A couple days ago, in a trip to Target, my eleven year-old daughter asked for an AC/DC t-shirt. I couldn’t help but laugh because, by the time I was her age, AC/DC had become passé. It also got me thinking about how time breathes new life into past pop culture, and the strange pattern that it follows.
In the eighties, sea-foam green, leather jackets and the nostalgia of “Back to the Future” had a tremendous influence on the decade. We embraced an older, patriarchal Republican president, as we did with Eisenhower. Our attention moved away from Vietnam to slightly west, as the Cold War became real once again, along with our aim to end it.
The L.A. Riots of 1992 were the largest racially-fueled events our country had seen in decades. The rest of the nineties more-or-less focused on an era of peace and change, with a newer generation donning tie-dye, peace signs and Woodstock (this time, with a much bigger budget).
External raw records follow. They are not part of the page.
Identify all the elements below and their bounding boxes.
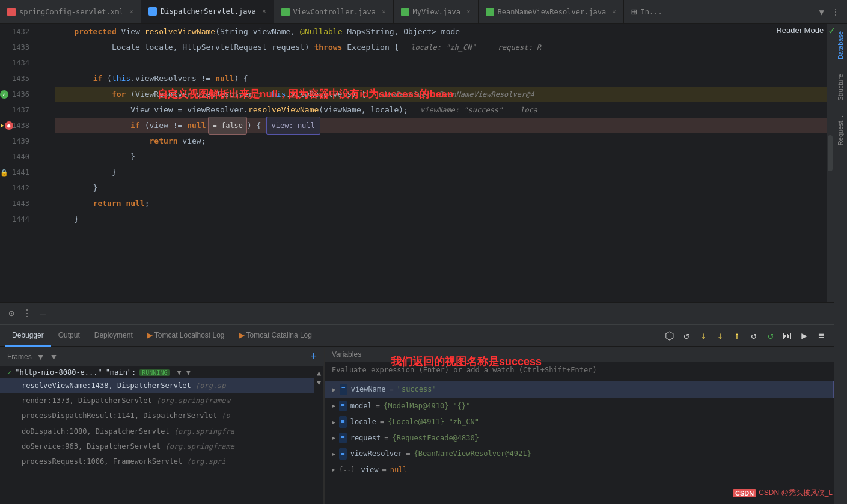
debug-tabs: Debugger Output Deployment ▶ Tomcat Loca… xyxy=(0,325,834,347)
scroll-down-btn[interactable]: ▼ xyxy=(317,378,321,387)
gutter-icons: ✓ ➤ ● 🔒 xyxy=(0,24,12,302)
close-icon-2[interactable]: × xyxy=(382,8,386,16)
variables-panel: Variables ▶ ≡ viewName = "success" xyxy=(325,347,834,504)
frame-label-3: doDispatch:1080, DispatcherServlet (org.… xyxy=(22,426,234,437)
var-eq-view: = xyxy=(382,464,386,475)
scroll-thumb[interactable] xyxy=(828,135,833,171)
sidebar-tab-request[interactable]: Request... xyxy=(834,108,847,153)
debug-view-btn[interactable]: ⬡ xyxy=(662,328,677,344)
tab-beanname[interactable]: BeanNameViewResolver.java × xyxy=(479,0,624,24)
var-expand-locale[interactable]: ▶ xyxy=(332,417,335,427)
run-to-cursor-btn[interactable]: ↺ xyxy=(746,328,762,344)
var-item-request[interactable]: ▶ ≡ request = {RequestFacade@4830} xyxy=(325,430,834,446)
debug-tab-deployment[interactable]: Deployment xyxy=(87,325,140,347)
view-null-popup: view: null xyxy=(266,117,320,135)
tab-viewcontroller[interactable]: ViewController.java × xyxy=(274,0,394,24)
deployment-tab-label: Deployment xyxy=(94,331,133,339)
sidebar-tab-database[interactable]: Database xyxy=(834,24,847,67)
lock-icon-1441: 🔒 xyxy=(0,168,8,177)
minimize-icon[interactable]: — xyxy=(36,307,49,320)
code-bottom-toolbar: ⊙ ⋮ — xyxy=(0,302,834,324)
var-expand-view[interactable]: ▶ xyxy=(332,465,335,474)
debug-resume-btn[interactable]: ↺ xyxy=(679,328,694,344)
frames-list: ✓ "http-nio-8080-e..." "main": RUNNING ▼… xyxy=(0,366,314,504)
debugger-tab-label: Debugger xyxy=(12,331,44,339)
java-icon-1 xyxy=(148,7,157,16)
var-name-viewresolver: viewResolver xyxy=(350,448,403,459)
variables-list: ▶ ≡ viewName = "success" ▶ ≡ model = xyxy=(325,378,834,504)
tab-springconfig[interactable]: springConfig-servlet.xml × xyxy=(0,0,141,24)
vertical-scrollbar[interactable] xyxy=(827,24,834,302)
code-view[interactable]: ✓ ➤ ● 🔒 xyxy=(0,24,834,302)
csdn-badge: CSDN CSDN @禿头披风侠_L xyxy=(733,488,833,498)
xml-icon xyxy=(7,8,16,16)
var-item-locale[interactable]: ▶ ≡ locale = {Locale@4911} "zh_CN" xyxy=(325,414,834,430)
debug-tab-output[interactable]: Output xyxy=(51,325,87,347)
var-item-view[interactable]: ▶ {..} view = null xyxy=(325,462,834,478)
close-icon-3[interactable]: × xyxy=(466,8,471,16)
more-options-icon[interactable]: ⋮ xyxy=(20,307,34,320)
frame-item-0[interactable]: resolveViewName:1438, DispatcherServlet … xyxy=(0,378,314,393)
debug-tab-tomcat-catalina[interactable]: ▶ Tomcat Catalina Log xyxy=(232,325,319,347)
var-eq-request: = xyxy=(384,433,388,443)
var-icon-viewresolver: ≡ xyxy=(339,448,347,460)
tab-in[interactable]: ⊞ In... xyxy=(624,0,670,24)
reader-mode-check[interactable]: ✓ xyxy=(828,24,835,37)
list-view-btn[interactable]: ≡ xyxy=(813,328,829,344)
frames-dropdown-icon[interactable]: ▼ xyxy=(50,352,58,362)
tab-more-options[interactable]: ⋮ xyxy=(829,5,842,19)
step-out-btn[interactable]: ↑ xyxy=(729,328,745,344)
var-eq-model: = xyxy=(376,401,380,411)
scroll-up-btn[interactable]: ▲ xyxy=(317,369,321,377)
frames-scroll-side: ▲ ▼ xyxy=(314,366,324,504)
breakpoint-icon-1436[interactable]: ✓ xyxy=(0,90,8,99)
code-line-1434 xyxy=(55,55,827,71)
code-line-1438: if (view != null = false ) { view: null xyxy=(55,118,827,133)
java-icon-3 xyxy=(401,8,409,16)
frame-item-5[interactable]: processRequest:1006, FrameworkServlet (o… xyxy=(0,454,314,469)
frames-filter-icon[interactable]: ▼ xyxy=(37,352,45,362)
frame-item-3[interactable]: doDispatch:1080, DispatcherServlet (org.… xyxy=(0,424,314,439)
code-line-1437: View view = viewResolver. resolveViewNam… xyxy=(55,102,827,118)
close-icon-4[interactable]: × xyxy=(612,8,616,16)
tab-down-arrow[interactable]: ▼ xyxy=(817,5,827,19)
frames-add-btn[interactable]: + xyxy=(310,350,317,363)
debug-tab-debugger[interactable]: Debugger xyxy=(5,325,51,347)
evaluate-input[interactable] xyxy=(325,362,834,378)
var-expand-model[interactable]: ▶ xyxy=(332,401,335,410)
tomcat-local-label: Tomcat Localhost Log xyxy=(154,331,225,339)
code-line-1440: } xyxy=(55,149,827,165)
thread-filter-icon[interactable]: ▼ xyxy=(177,368,181,377)
gutter-row-1432 xyxy=(0,24,12,40)
record-btn[interactable]: ▶ xyxy=(797,328,812,344)
close-icon-1[interactable]: × xyxy=(262,7,266,15)
fast-forward-btn[interactable]: ⏭ xyxy=(780,328,795,344)
step-over-btn[interactable]: ↓ xyxy=(696,328,711,344)
var-expand-viewname[interactable]: ▶ xyxy=(332,385,336,394)
var-icon-viewname: ≡ xyxy=(340,384,347,395)
frame-item-1[interactable]: render:1373, DispatcherServlet (org.spri… xyxy=(0,393,314,408)
tab-dispatcherservlet[interactable]: DispatcherServlet.java × xyxy=(141,0,274,24)
frame-label-1: render:1373, DispatcherServlet (org.spri… xyxy=(22,395,230,407)
sidebar-tab-structure[interactable]: Structure xyxy=(834,67,847,108)
code-line-1433: Locale locale, HttpServletRequest reques… xyxy=(55,40,827,55)
evaluate-btn[interactable]: ↺ xyxy=(763,328,778,344)
var-item-model[interactable]: ▶ ≡ model = {ModelMap@4910} "{}" xyxy=(325,398,834,414)
frame-item-2[interactable]: processDispatchResult:1141, DispatcherSe… xyxy=(0,408,314,424)
debug-tab-tomcat-local[interactable]: ▶ Tomcat Localhost Log xyxy=(140,325,232,347)
code-line-1444: } xyxy=(55,211,827,227)
settings-icon[interactable]: ⊙ xyxy=(5,307,18,320)
var-item-viewname[interactable]: ▶ ≡ viewName = "success" xyxy=(325,381,834,398)
var-item-viewresolver[interactable]: ▶ ≡ viewResolver = {BeanNameViewResolver… xyxy=(325,446,834,462)
var-name-view: view xyxy=(361,464,379,475)
frame-label-4: doService:963, DispatcherServlet (org.sp… xyxy=(22,441,234,452)
var-value-view: null xyxy=(390,464,408,475)
toolbar-left: ⊙ ⋮ — xyxy=(5,307,49,320)
step-into-btn[interactable]: ↓ xyxy=(712,328,728,344)
thread-dropdown-icon[interactable]: ▼ xyxy=(186,368,191,377)
close-icon-0[interactable]: × xyxy=(129,8,133,16)
tab-myview[interactable]: MyView.java × xyxy=(394,0,479,24)
var-expand-request[interactable]: ▶ xyxy=(332,433,335,442)
frame-item-4[interactable]: doService:963, DispatcherServlet (org.sp… xyxy=(0,439,314,454)
var-expand-viewresolver[interactable]: ▶ xyxy=(332,449,335,458)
The nineties echoed the sounds of sixties rock, reggae and funk. We ushered out the existing political regime in favor of someone younger; more handsome and eloquent. It only lasted a few years again, before we had an older Republican in office. Ironically, the presidents that closed out the sixties and nineties would both leave the office under monumental disapproval.
The turn of the century saw a resurgence in seventies interior, fashion and graphic design sensibility, incorporated into the technological advancements of our time. Seventies icons like ringer t-shirts with iron-on transfers were re-introduced and became property of this new generation as they protested a war that made no sense to many of us. We saw the rock music world re-capture the fashion and musical style of Lou Reed and The Rolling Stones, while disco was digitized and re-introduced in nightclubs around the world.
Now that we’re about to close this decade with horrific inflation and unemployment, a global energy crisis and car-makers in turmoil once again (don’t forget, Congress approved over a billion dollars to save Chrysler from bankruptcy in 1979), what do you see in store for the twenty-teens?